Tuesday, October 18, 2011

More on Vitamin D...

Obesity is on the rise in our children. With a fast food restaurant on every corner and with our fast paced lifestyles-- where there is rarely time to sit down together for a home cooked dinner and some schools are not providing enough PE time... it is not surprising that our children are heavier than ever.  There is one easy thing you can do to help...

A 2007 study in "Obesity: A Research Journal" involving pre-adolescent African-American children found that 57 percent of obese children were vitamin D-deficient. The children were given vitamin D-3 supplements of 400 IU each day for a month, but the amount was not enough to raise the children's blood levels to adequate amounts of vitamin D, greater than 30 ng/ml. The study recommended an increase of vitamin D-3 to 1,000 IU per day to raise and maintain serum vitamin D levels.
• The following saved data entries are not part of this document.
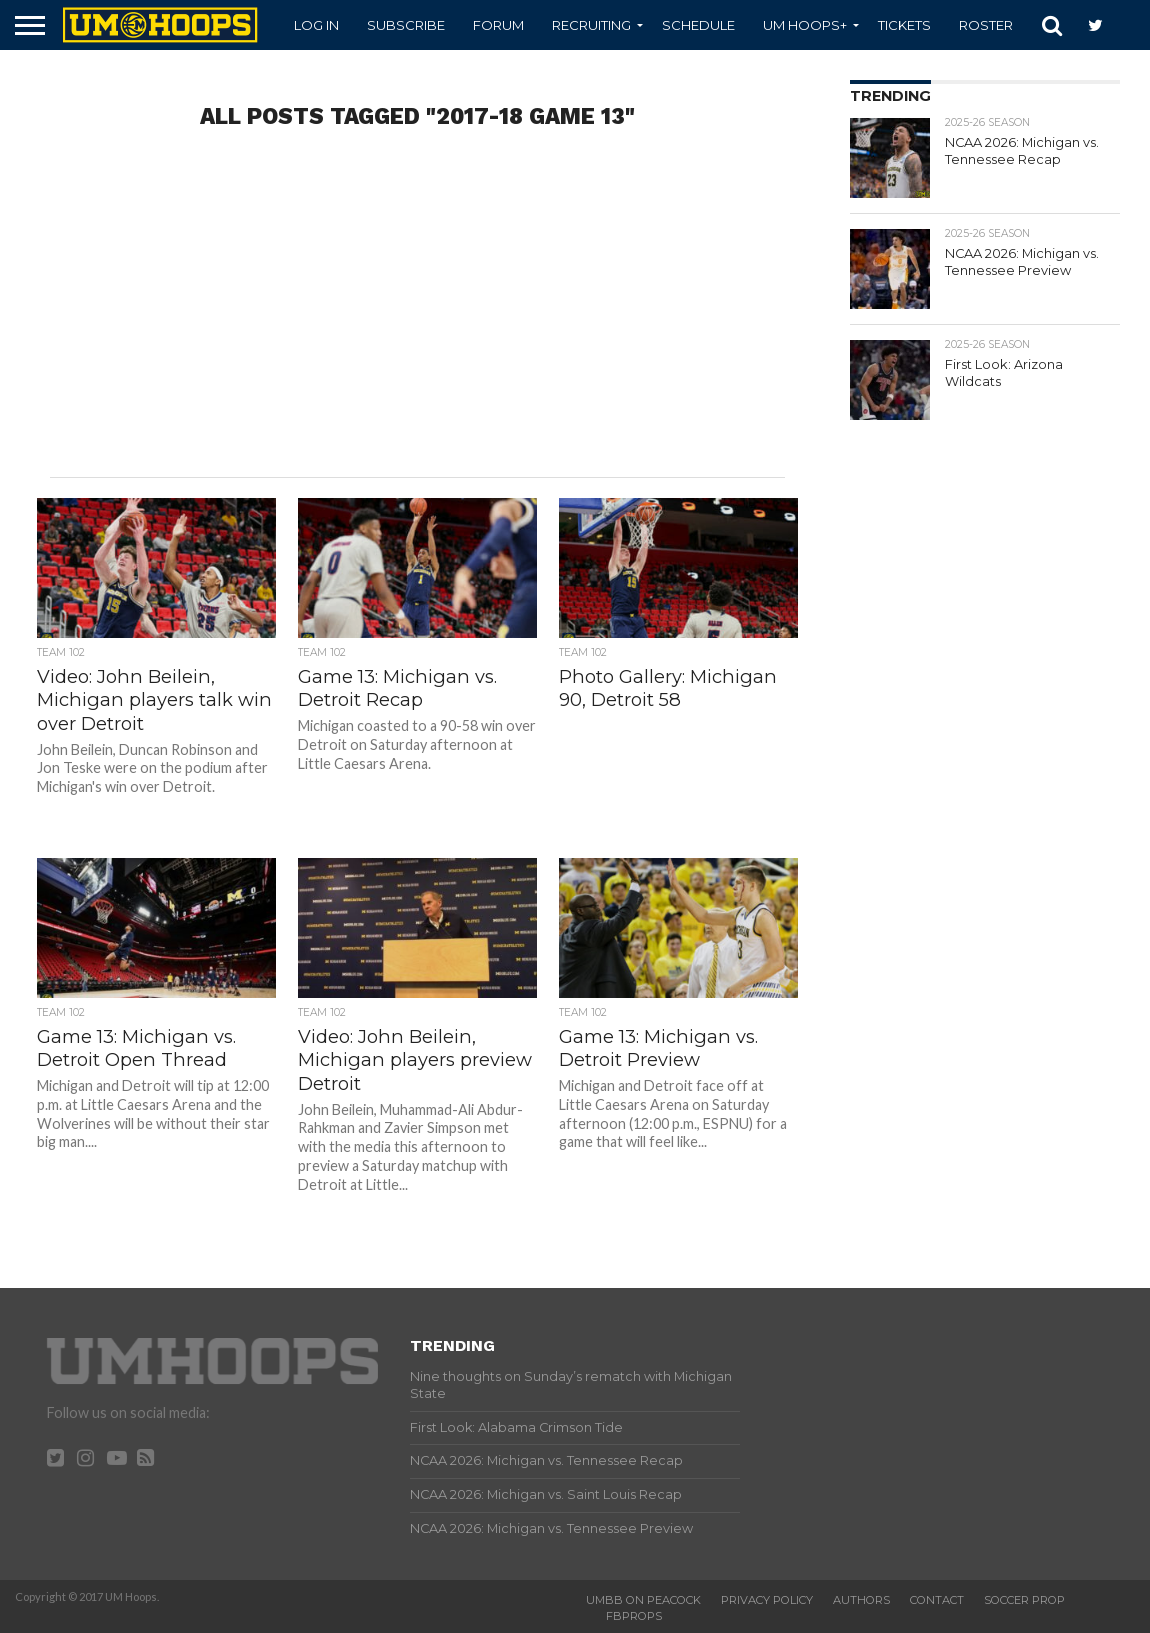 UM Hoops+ (805, 25)
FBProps (634, 1616)
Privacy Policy (767, 1600)
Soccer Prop (1024, 1600)
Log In (316, 25)
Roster (986, 25)
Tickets (904, 25)
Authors (861, 1600)
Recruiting (591, 25)
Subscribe (406, 25)
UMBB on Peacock (643, 1600)
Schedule (698, 25)
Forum (498, 25)
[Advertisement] (417, 317)
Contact (937, 1600) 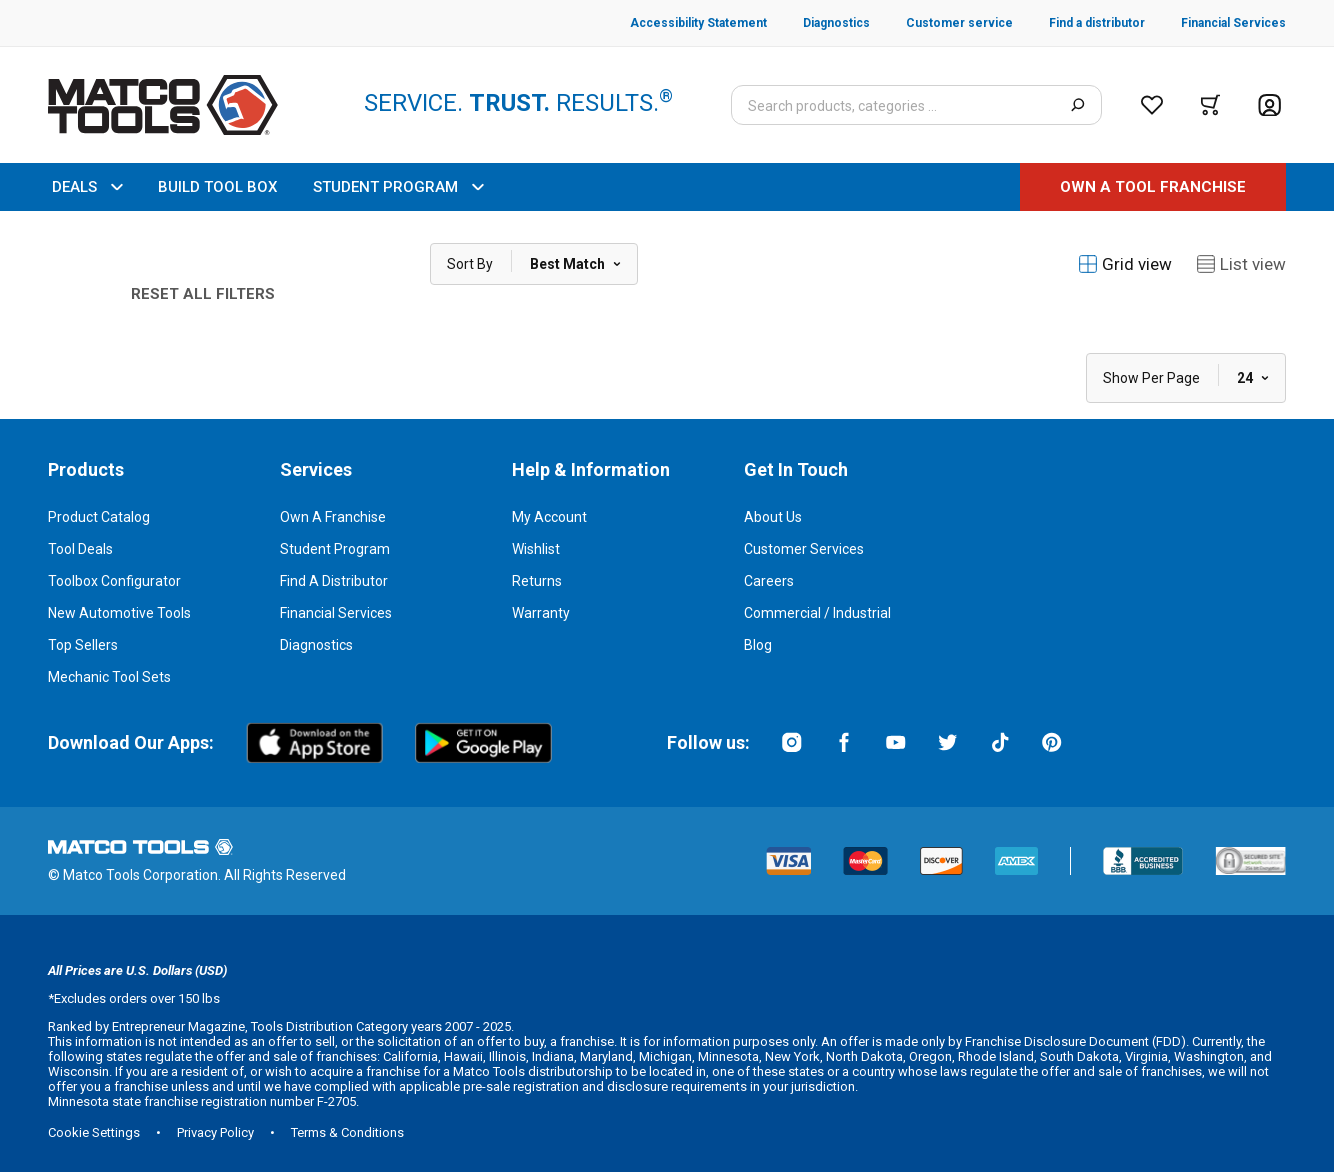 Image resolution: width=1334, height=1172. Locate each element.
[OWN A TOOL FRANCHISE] (1153, 187)
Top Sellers (83, 645)
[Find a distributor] (1079, 23)
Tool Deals (80, 549)
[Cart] (1210, 105)
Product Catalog (99, 517)
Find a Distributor (334, 581)
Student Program (335, 549)
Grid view (1125, 264)
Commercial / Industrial (817, 613)
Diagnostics (316, 645)
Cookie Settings (94, 1132)
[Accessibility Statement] (698, 23)
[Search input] (916, 105)
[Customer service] (941, 23)
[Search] (1077, 105)
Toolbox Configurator (114, 581)
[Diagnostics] (818, 23)
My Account (549, 517)
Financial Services (336, 613)
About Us (773, 517)
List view (1241, 264)
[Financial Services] (1215, 23)
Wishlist (536, 549)
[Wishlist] (1152, 105)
In 2010, the recommended dietary allowance was raised to 600 IU per day for children.
Make sure you are giving your children a high quality multi-vitamin and mineral, along with plenty of outdoor playtime and healthy snacks like carrots and hummus instead of chips and ranch dip to help your children achieve a healthy weight.

Adults too suffer from vitamin D deficiency and it impacts our weight as well...
Many factors that might influence vitamin D blood levels include age, amount of exposure to sun, skin pigmentation, and vitamin D intake in food and supplements. "The Journal of Clinical Endocrinology Metabolism" printed a 2007 study that followed 410 women between the ages of 20 and 80 who ranged in body mass from 17 to 30 kg/m2. After analyzing vitamin D levels and body fat levels, it concluded that healthy women who were overweight were insufficient in vitamin D.
If you live in the northeast... you will not be getting enough vitamin D from sunshine (don't you know it!) and you need to supplement! The connection between weight and vitamin D is only one aspect of vitamin D deficiency.